#### Problem to solve:
Print the listing as it stands, omitting all images.

►

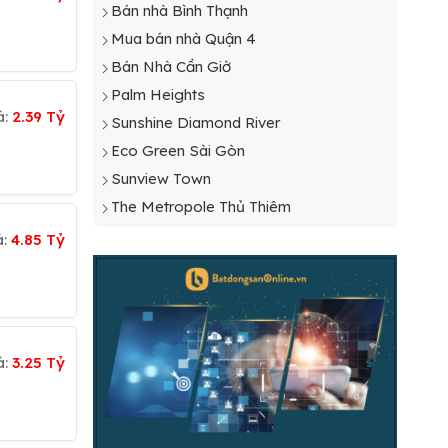
Bán nhà Bình Thạnh
Mua bán nhà Quận 4
Bán Nhà Cần Giờ
Palm Heights
á:
2.39 Tỷ
Sunshine Diamond River
Eco Green Sài Gòn
Sunview Town
The Metropole Thủ Thiêm
á:
4.85 Tỷ
á:
3.25 Tỷ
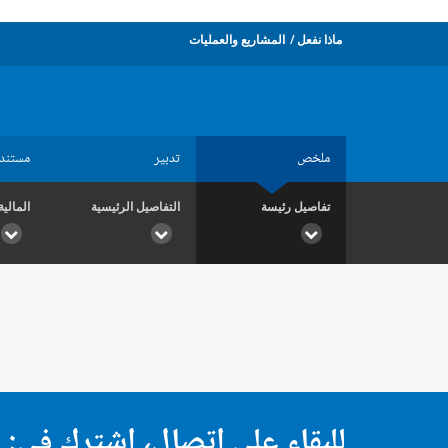
ماذا نفعل
المشاريع والعمليات
ملخص
تدبير
مستند
تفاصيل رئيسة
التفاصيل الرئيسية
المالية
للبقاء على اتصال، اشترك في:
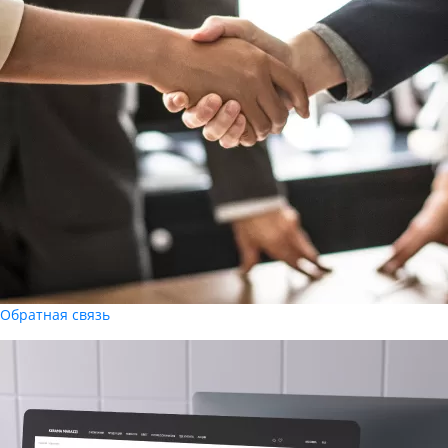
Обратная связь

◄

#### Task response:
Bán nhà Bình Thạnh
Mua bán nhà Quận 4
Bán Nhà Cần Giờ
Palm Heights
á:
2.39 Tỷ
Sunshine Diamond River
Eco Green Sài Gòn
Sunview Town
The Metropole Thủ Thiêm
á:
4.85 Tỷ
á:
3.25 Tỷ
ماذا نفعل
المشاريع والعمليات
ملخص
تدبير
مستند
تفاصيل رئيسة
التفاصيل الرئيسية
المالية
للبقاء على اتصال، اشترك في:
Обратная связь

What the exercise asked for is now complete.